European Standards vs. National Reality
The gap between the lived experience of survivors and state policy is highlighted by the EU Victims’ Rights Directive (2012/29/EU). The directive mandates that victims of terrorism be recognized and treated with respect, provided with free specialized support, and given compensation in a dignified, long-term manner. It specifically warns against “secondary traumatization”—the harm caused when the system itself damages the victim through mistrust, opaque processes, and endless waiting.
Berlin argues that Sweden has failed this standard. Nine years after the attack, she reports that she has still not received a formal PTSD assessment, nor has she had access to specialist rehabilitation or continued specialist care following the initial acute phase. Instead, she has been encouraged to abandon her profession and seek work in other fields, despite her documented brain injury.

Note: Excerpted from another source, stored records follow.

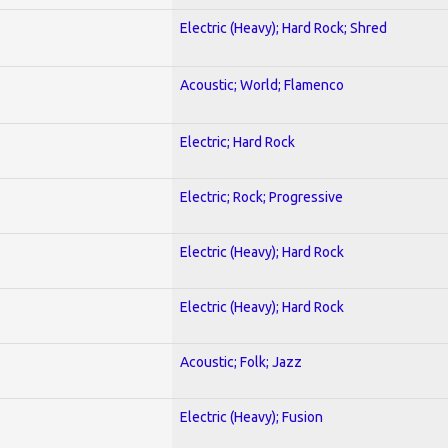
Electric (Heavy); Hard Rock; Shred
Acoustic; World; Flamenco
Electric; Hard Rock
Electric; Rock; Progressive
Electric (Heavy); Hard Rock
Electric (Heavy); Hard Rock
Acoustic; Folk; Jazz
Electric (Heavy); Fusion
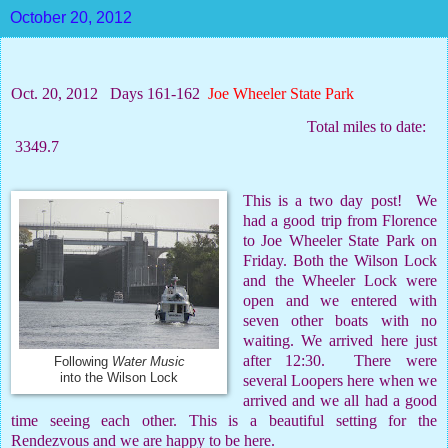
October 20, 2012
Oct. 20, 2012
Days 161-162
Joe Wheeler State Park
Total miles to date:
3349.7
This is a two day post!
We
had a good trip from Florence
to Joe Wheeler State Park on
Friday. Both the Wilson Lock
and the Wheeler Lock were
open and we entered with
seven other boats with no
waiting. We arrived here just
after 12:30.
There were
Following
Water Music
into the Wilson Lock
several Loopers here when we
arrived and we all had a good
time seeing each other. This is a beautiful setting for the
Rendezvous and we are happy to be here.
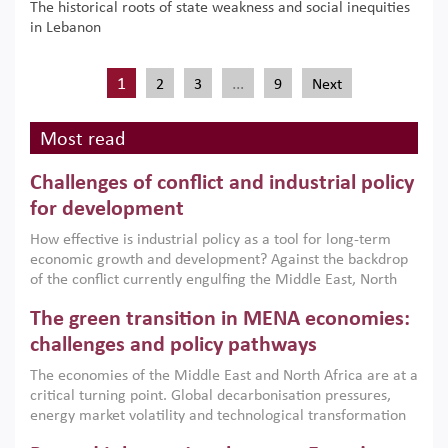
The historical roots of state weakness and social inequities
in Lebanon
1
…
2
3
9
Next
Most read
Challenges of conflict and industrial policy
for development
How effective is industrial policy as a tool for long-term
economic growth and development? Against the backdrop
of the conflict currently engulfing the Middle East, North
Africa, Afghanistan and Pakistan (MENAAP), a new report
The green transition in MENA economies:
argues that while industrial policies are widely used across
the region, they can only address market failures and foster
challenges and policy pathways
growth when they are aligned with country capabilities,
The economies of the Middle East and North Africa are at a
implemented with accountability and backed by capable
critical turning point. Global decarbonisation pressures,
institutions.
energy market volatility and technological transformation
are increasingly challenging hydrocarbon-based growth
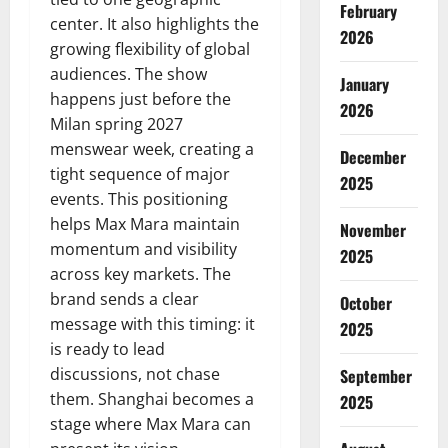
February
center. It also highlights the
2026
growing flexibility of global
audiences. The show
January
happens just before the
2026
Milan spring 2027
menswear week, creating a
December
tight sequence of major
2025
events. This positioning
helps Max Mara maintain
November
momentum and visibility
2025
across key markets. The
brand sends a clear
October
message with this timing: it
2025
is ready to lead
discussions, not chase
September
them. Shanghai becomes a
2025
stage where Max Mara can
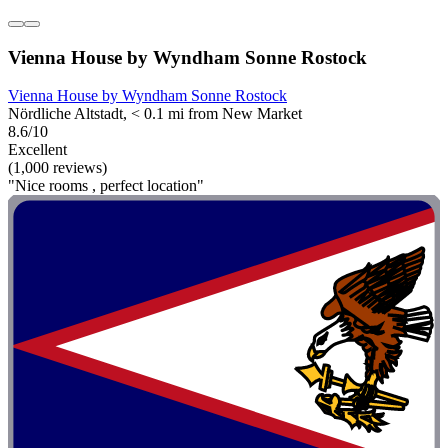
Vienna House by Wyndham Sonne Rostock
Vienna House by Wyndham Sonne Rostock
Nördliche Altstadt, < 0.1 mi from New Market
8.6/10
Excellent
(1,000 reviews)
"Nice rooms , perfect location"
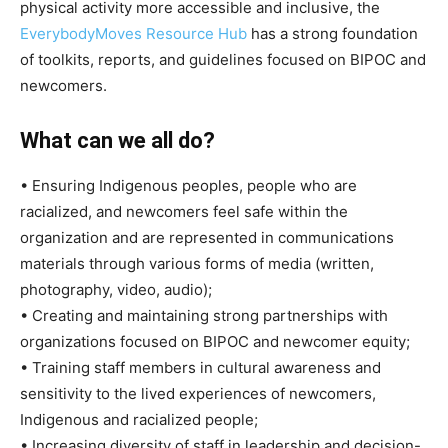
physical activity more accessible and inclusive, the
EverybodyMoves Resource Hub
has a strong foundation
of toolkits, reports, and guidelines focused on BIPOC and
newcomers.
What can we all do?
• Ensuring Indigenous peoples, people who are
racialized, and newcomers feel safe within the
organization and are represented in communications
materials through various forms of media (written,
photography, video, audio);
• Creating and maintaining strong partnerships with
organizations focused on BIPOC and newcomer equity;
• Training staff members in cultural awareness and
sensitivity to the lived experiences of newcomers,
Indigenous and racialized people;
• Increasing diversity of staff in leadership and decision-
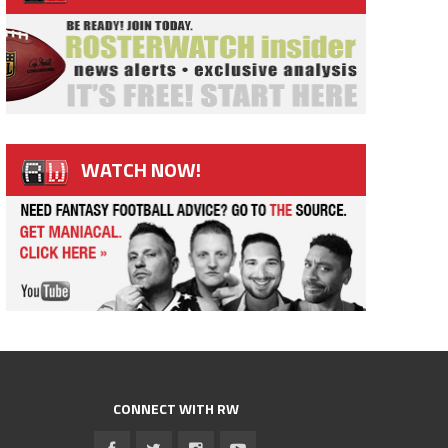
WATCH NOW!
CONNECT WITH RW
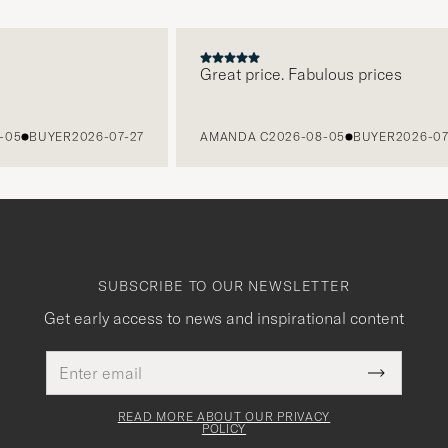
Great price. Fabulous prices
BUYER
2026-07-27
AMANDA C
2026-08-05
BUYER
2026-07-27
SUBSCRIBE TO OUR NEWSLETTER
Get early access to news and inspirational content
Email
This
address
Submit
field
Newslette
must
Form
READ MORE ABOUT OUR PRIVACY
be
POLICY
filled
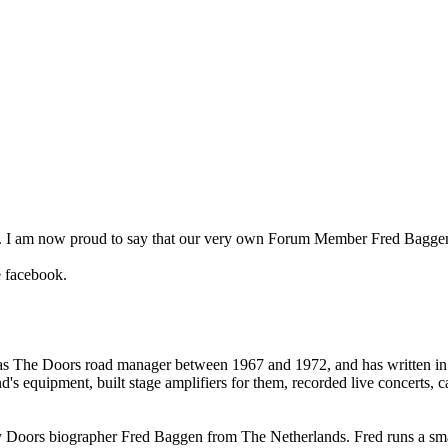
ok. I am now proud to say that our very own Forum Member Fred Baggen
e facebook.
 The Doors road manager between 1967 and 1972, and has written in gr
nd's equipment, built stage amplifiers for them, recorded live concerts
 by Doors biographer Fred Baggen from The Netherlands. Fred runs a s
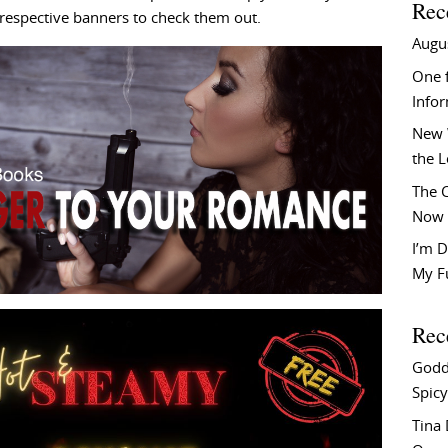
Rec
he respective banners to check them out.
Augu
One f
Info
New 
the 
The C
Now 
I’m D
My F
Rec
Godd
Spicy
Tina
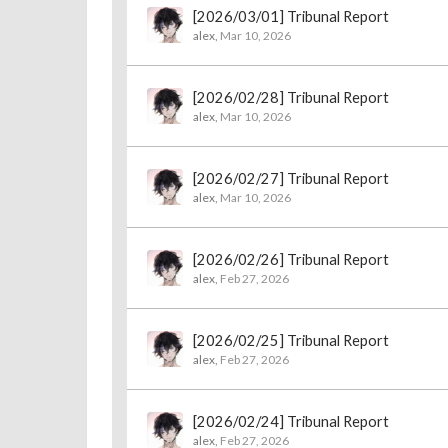
[2026/03/01] Tribunal Report
alex
,
Mar 10, 2026
[2026/02/28] Tribunal Report
alex
,
Mar 10, 2026
[2026/02/27] Tribunal Report
alex
,
Mar 10, 2026
[2026/02/26] Tribunal Report
alex
,
Feb 27, 2026
[2026/02/25] Tribunal Report
alex
,
Feb 27, 2026
[2026/02/24] Tribunal Report
alex
,
Feb 27, 2026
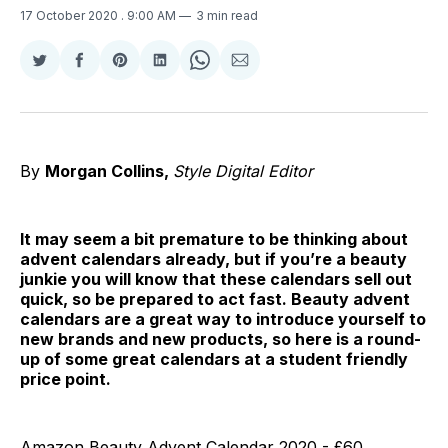
17 October 2020
. 9:00 AM
3 min read
Share
Share
Share
Share
Share
Share
on
on
on
on
on
via
Twitter
Facebook
Pinterest
LinkedIn
WhatsApp
Email
By
Morgan Collins,
Style Digital Editor
It may seem a bit premature to be thinking about
advent calendars already, but if you’re a beauty
junkie you will know that these calendars sell out
quick, so be prepared to act fast. Beauty advent
calendars are a great way to introduce yourself to
new brands and new products, so here is a round-
up of some great calendars at a student friendly
price point.
Amazon Beauty Advent Calendar 2020 - £60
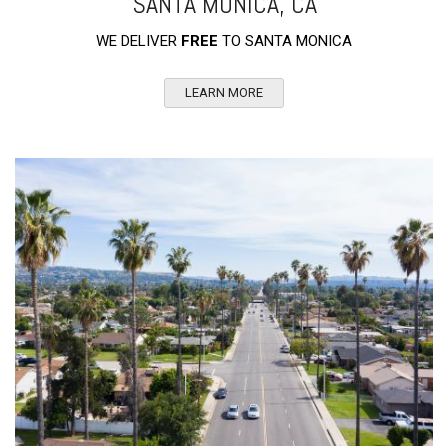
SANTA MONICA, CA
WE DELIVER
FREE
TO SANTA MONICA
LEARN MORE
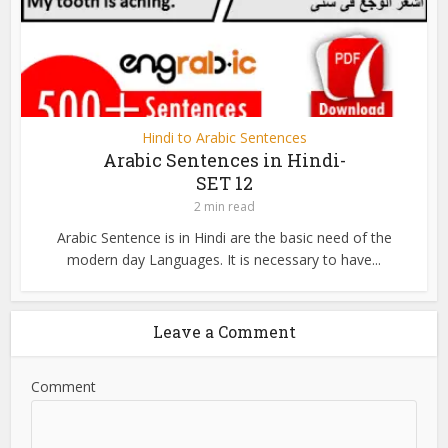
Hindi to Arabic Sentences
Arabic Sentences in Hindi-
SET 12
2 min read
Arabic Sentence is in Hindi are the basic need of the
modern day Languages. It is necessary to have...
Leave a Comment
Comment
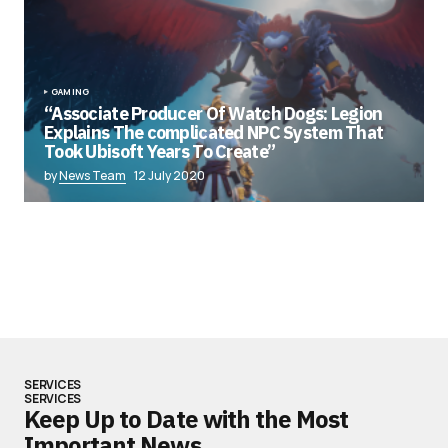
GAMING
“Associate Producer Of Watch Dogs: Legion
Explains The complicated NPC System That
Took Ubisoft Years To Create”
by
News Team
12 July 2020
SERVICES
SERVICES
Keep Up to Date with the Most
Important News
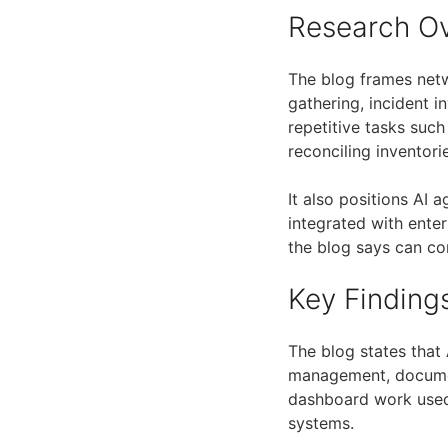
Research O
The blog frames net
gathering, incident 
repetitive tasks suc
reconciling inventori
It also positions AI
integrated with ente
the blog says can co
Key Finding
The blog states that
management, document
dashboard work used 
systems.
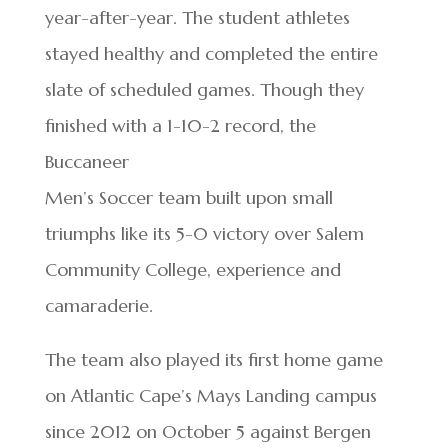
year-after-year. The student athletes
stayed healthy and completed the entire
slate of scheduled games. Though they
finished with a 1-10-2 record, the
Buccaneer
Men’s Soccer team built upon small
triumphs like its 5-0 victory over Salem
Community College, experience and
camaraderie.
The team also played its first home game
on Atlantic Cape’s Mays Landing campus
since 2012 on October 5 against Bergen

| Phase | Event/Status | Systemic Outcome |
|---|---|---|
| Acute Phase | Drottninggatan Attack | Classified as “Traffic Accident” (Code U03) |
| Mid-Term | Legal Appeals | Won initial case in Administrative Court; SGI later adjusted |
| Long-Term | Disability Claims | Sjukersättning (disability benefit) denied; appeal pending |
| Current | Medical Gap | No PTSD assessment or specialist rehab after 9 years |
The Erosion of the Social Contract
The struggle for compensation for terror victims in Sweden reflects a broader tension between political rhetoric and administrative execution. While politicians may inaugurate monuments and speak of “security,” Berlin contends that the actual machinery of the state has collapsed for those it was designed to protect.
For Berlin, the message from the authorities is that the terror attack should continue to dictate the terms of her life. She views this not as a series of bureaucratic errors, but as a breach of the social contract—the fundamental agreement that the state will guarantee security, rights, and welfare when its citizens are attacked.
Disclaimer: This article discusses legal disputes regarding social insurance and medical diagnoses of traumatic brain injury. It is intended for informational purposes and does not constitute legal or medical advice.
Reader Support: If you or a loved one have been affected by terrorism or violent crime, support is available through the Swedish Crime Victim Authority.
The next critical checkpoint for Berlin remains the decision from the Administrative Court regarding her right to disability benefits (sjukersättning). This ruling will determine whether the state recognizes her permanent loss of work capacity or continues to require her to navigate a professional world her brain can no longer fully access.